Das Luftbild wurde am Tag nach der Flutwelle aufgenommen. Da die Verkehrswege in den Nordosten Japans zerstört waren, konnten nur Hubschrauber die Region erreichen. Der Anblick übertraf alle Befürchtungen. Die Welt, die man kannte, existierte nicht mehr. Die Zivilisation war verschwunden. Die Anschauung des Unheils war durch keine Begriffe einzuhegen. Ein erfahrener Bildreporter, der in seinem Berufsleben schon alles gesehen hatte, berichtete, er habe, als er Tage später vor dem Trümmermeer stand, die Kamera sinken lassen, weil er mit Auge und Objektiv nichts mehr begreifen konnte.
Anders als die konventionellen Unglücksbilder vermittelt die Luftaufnahme eine Vorstellung vom Ausmass der Katastrophe.
Sie bietet eine Totalansicht vollständiger Verwüstung. Indem sie das Detail verschweigt, zeigt sie die übermenschliche
Dimension des Ereignisses. Schuttberge kann man abtragen, das pure Nichts entzieht sich dem Verstehen.

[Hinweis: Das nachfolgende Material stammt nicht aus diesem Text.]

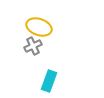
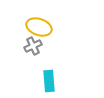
cyan rectangle: rotated 25 degrees counterclockwise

Der beschauliche Küstenort hat sich in ein Massengrab verwandelt. Den Tod des einzelnen kann der Mensch begreifen, den Massentod nicht. Das Bild der Leere reizt nicht die Sinne und Affekte, sondern die Einbildungskraft. Sie sucht das Nichts aufzufüllen. Sogar
das sichere Gebäude der Stadtverwaltung ist verschwunden.
Das Spital aber steht noch. Die Mauern haben der Flut standgehalten. Die Fenster sind alle ausgeschlagen. Die Patienten sind alle tot.
Bis ins vierte Stockwerk stieg die Flut empor. In der fünften Etage mit den Dienstzimmern überlebten ein paar Schwestern und Ärzte. Rundum von tobenden Strudeln eingeschlossen, sahen sie, wie die Stadt im Ozean versank. Noch Wochen nach dem Seebeben sind mehr als die Hälfte der Stadtbewohner verschollen. Viele sind unter dem Schutt begraben, andere wird das Meer an den Strand spülen. Aber viele Überlebende haben nichts, woran sich ihre Trauer heften könnte, keinen Leichnam, kein Erinnerungsstück, keine Spur ihrer früheren Behausung. Sie haben niemanden mehr, mit dem sie ihr künftiges Leben teilen könnten. Sie kehrten zurück, suchten nach Überresten – und fanden nichts.